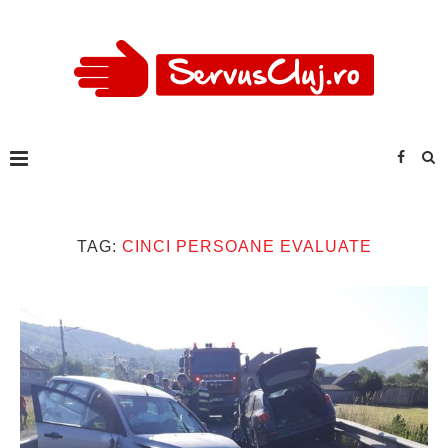
TAG:
CINCI PERSOANE EVALUATE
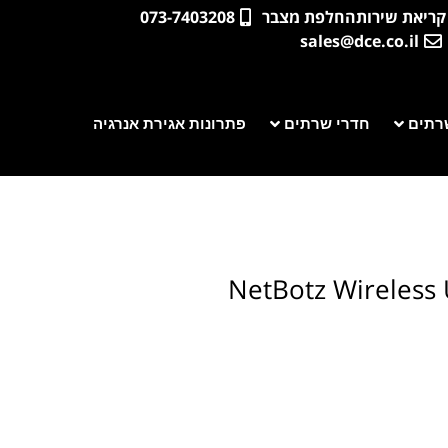
קריאת שירות
החלפת מצבר
073-7403208
sales@dce.co.il
רתים
חדרי שרתים
פתרונות אגירת אנרגיה
NetBotz Wireless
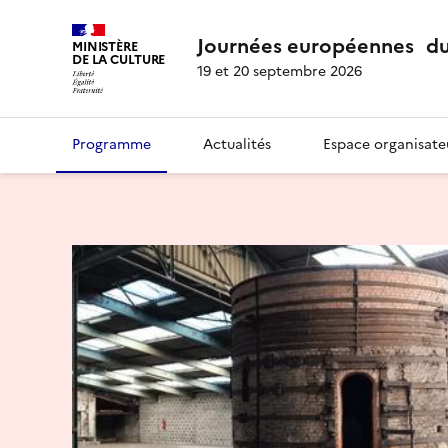
Journées européennes du
MINISTÈRE
DE LA CULTURE
19 et 20 septembre 2026
Programme
Actualités
Espace organisate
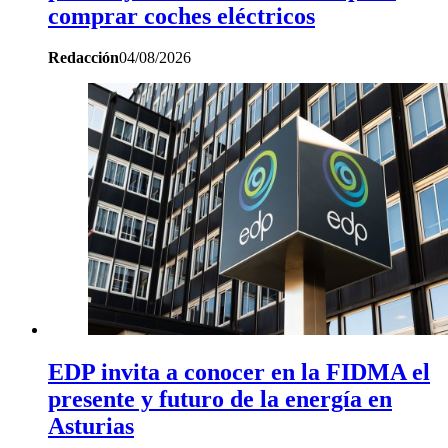
comprar coches eléctricos
Redacción
04/08/2026
EDP invita a conocer en la FIDMA el
presente y futuro de la energía en
Asturias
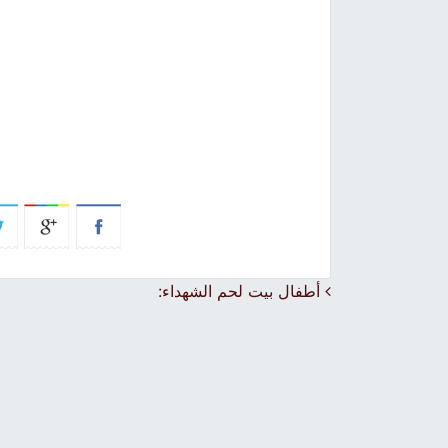
Post navigation
أطفال بيت لحم الشهداء:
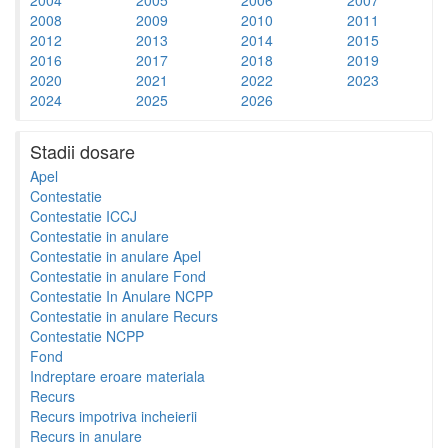
2008
2009
2010
2011
2012
2013
2014
2015
2016
2017
2018
2019
2020
2021
2022
2023
2024
2025
2026
Stadii dosare
Apel
Contestatie
Contestatie ICCJ
Contestatie in anulare
Contestatie in anulare Apel
Contestatie in anulare Fond
Contestatie In Anulare NCPP
Contestatie in anulare Recurs
Contestatie NCPP
Fond
Indreptare eroare materiala
Recurs
Recurs impotriva incheierii
Recurs in anulare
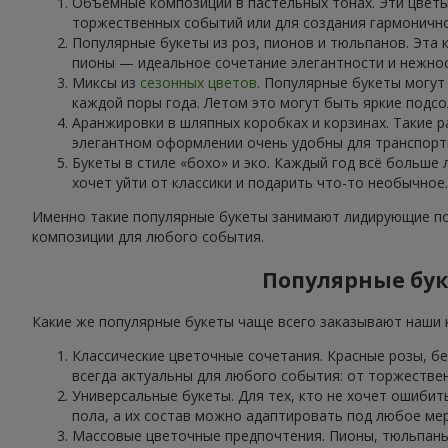
Объёмные композиции в пастельных тонах. Эти цветы
торжественных событий или для создания гармоничн
Популярные букеты из роз, пионов и тюльпанов. Эта 
пионы — идеальное сочетание элегантности и нежнос
Миксы из
сезонных цветов
. Популярные букеты могут
каждой поры года. Летом это могут быть яркие подсо
Аранжировки в шляпных коробках и корзинах. Такие р
элегантном оформлении очень удобны для транспорти
Букеты в стиле «бохо» и эко. Каждый год всё больше
хочет уйти от классики и подарить что-то необычное.
Именно такие популярные букеты занимают лидирующие поз
композиции для любого события.
Популярные бук
Какие же популярные букеты чаще всего заказывают наши к
Классические цветочные сочетания. Красные розы, б
всегда актуальны для любого события: от торжестве
Универсальные букеты. Для тех, кто не хочет ошибит
пола, а их состав можно адаптировать под любое ме
Массовые цветочные предпочтения. Пионы, тюльпаны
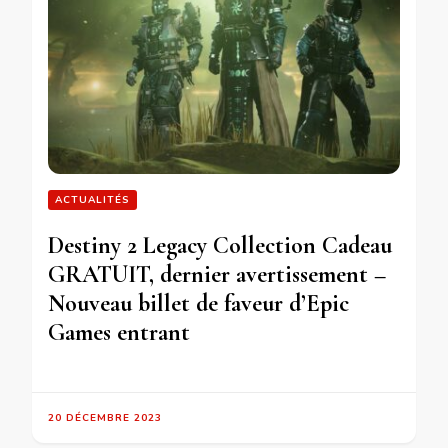
ACTUALITÉS
Destiny 2 Legacy Collection Cadeau
GRATUIT, dernier avertissement –
Nouveau billet de faveur d’Epic
Games entrant
20 DÉCEMBRE 2023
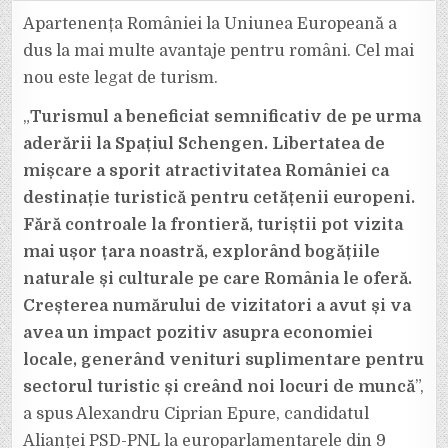
DIN
PUNCT
Apartenența României la Uniunea Europeană a
DE
VEDERE
dus la mai multe avantaje pentru români. Cel mai
TURISTIC,
DUPĂ
nou este legat de turism.
ADERAREA
ROMÂNIEI
LA
„
Turismul a beneficiat semnificativ de pe urma
SPAȚIUL
SCHENGEN
(MARITIM
aderării la Spațiul Schengen. Libertatea de
ȘI
AERIAN)
mișcare a sporit atractivitatea României ca
destinație turistică pentru cetățenii europeni.
Fără controale la frontieră, turiștii pot vizita
mai ușor țara noastră, explorând bogățiile
naturale și culturale pe care România le oferă.
Creșterea numărului de vizitatori a avut și va
avea un impact pozitiv asupra economiei
locale, generând venituri suplimentare pentru
sectorul turistic și creând noi locuri de muncă
”,
a spus Alexandru Ciprian Epure, candidatul
Alianței PSD-PNL la europarlamentarele din 9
= = = = =
● **EXERCISE GOAL**: In the records above, find each line that mentions the word "хочет", and copy it.

● **RESPONSE BELOW**:
хочет уйти от классики и подарить что-то необычное.
Универсальные букеты. Для тех, кто не хочет ошибит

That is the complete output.